But Baudoin believes it failed to inject the area with a new economic dynamism.


Fifty per cent of Swiss visited their national exhibition, where a whole raft of souvenirs could be bought.

The Swiss Federal Archives also swallowed up a vast amount of Expo memorabilia - information on the project is taking up 50 kilometres of filing cabinets.

Work on archiving this data is expected to be complete by January 2004, says the project leader, Dominik Slapping, though the information will only be accessible to the general public in 30 years' time.

National cohesion

Organisers of Expo hope the exhibition brought about a sense of national cohesion - but, just one year on, it is too early to say whether they fulfilled this dream.

But it seems clear that German-speaking Swiss were brought closer to their French-speaking counterparts, with many people from Zurich travelling to the event.

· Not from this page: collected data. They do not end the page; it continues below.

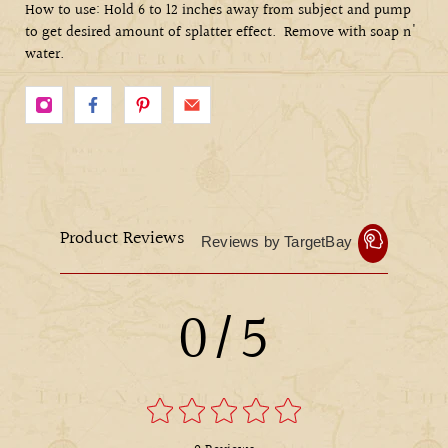
How to use: Hold 6 to 12 inches away from subject and pump
to get desired amount of splatter effect.
Remove with soap n'
water.
Product Reviews
Reviews by TargetBay
0/5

Wenger is certain that Expo was a moment "of nostalgia, of pride".

Jean-Yves Pidoux, writing for the French-language newspaper "Le Temps", believes "Expo imbued the Swiss with a taste for partying on a national scale, as well as creativity and architecture."

swissinfo, Pierre-François Besson (translation: Samantha Tonkin)

Key facts

Expo.02 will present its final financial report in 2004.
According to organisers, no extra funds will be needed to make up a shortfall.
The government contributed SFr930 million out of a total budged of SFr1.6 billion. The anticipated deficit will amount to SFr563 million.